You’d think being a top-notch physical specimen whose glorious chest pelt was woven from the merkins of the gods would be enough, but the universe decided to also gift Simon with being a gazillionaire. On an appearance during Ellen that airs today (via Daily Mail), Simon Cowell shared that he has a rare Bugatti Veyron he bought on a whim for $1.7 million after seeing in a showroom and has only driven twice in three years.
‘It was beckoning me to buy it. Seriously.’
But, like all good game shows, he phoned a friend and asked whether he should splash the cash. The friend said yes, ‘So, the following day I walked in and bought it.’

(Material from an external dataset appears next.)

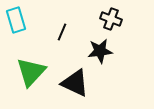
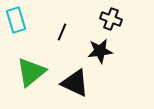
green triangle: rotated 8 degrees clockwise
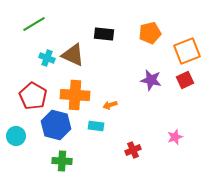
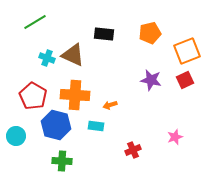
green line: moved 1 px right, 2 px up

While Nicolas Cage mourns the loss of a petrified caveman dong or some weird shit, Aaron Carter cries in his government cheese and M.C. Hammer lives it up in the ballin’ city of Tracy, CA (the nicest thing I can say is that their Carl’s Jr. has a TIGHT Double Western Bacon Cheeseburger game), Simon and his magnificent furchichis are living it up. He has cars giving him the come-hithers while poor Aaron is avoiding eye contact with the IRS, who is beckoning him toward a dirty mattress while holding a giant, unlubed dildo.

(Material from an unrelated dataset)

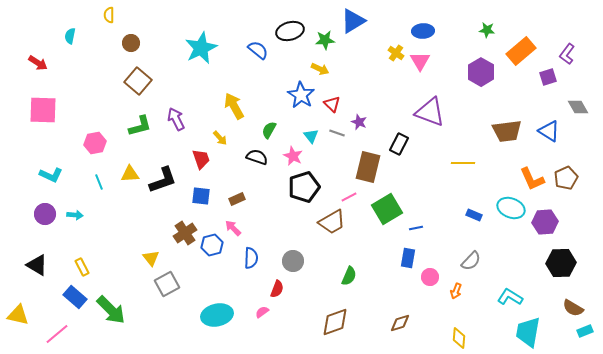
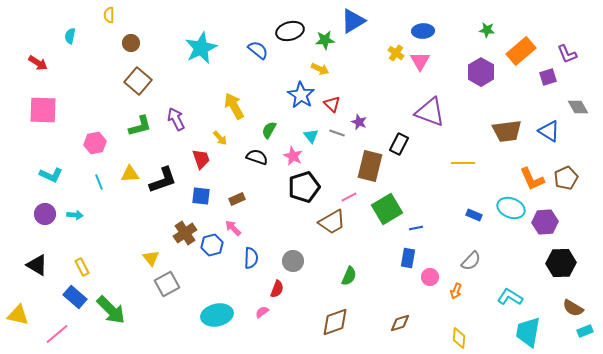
purple L-shape at (567, 54): rotated 60 degrees counterclockwise
brown rectangle at (368, 167): moved 2 px right, 1 px up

I don’t begrudge anybody working their ass off and getting paid, but almost two million dollars on a whim for a car that sounds like it could either be how you say “venereal disease” in Italian or the name of the next Bond girl is so beyond us regulars. Most of us have friends that talk us into a cute top to go with those jeans or four shots to go with the one beer we agreed to go out for on a Tuesday night. For fuck’s sake, my last impulse buy was two Slim Jims, a Monster energy drink and diarrhea, with the latter really being more like the free gift with purchase.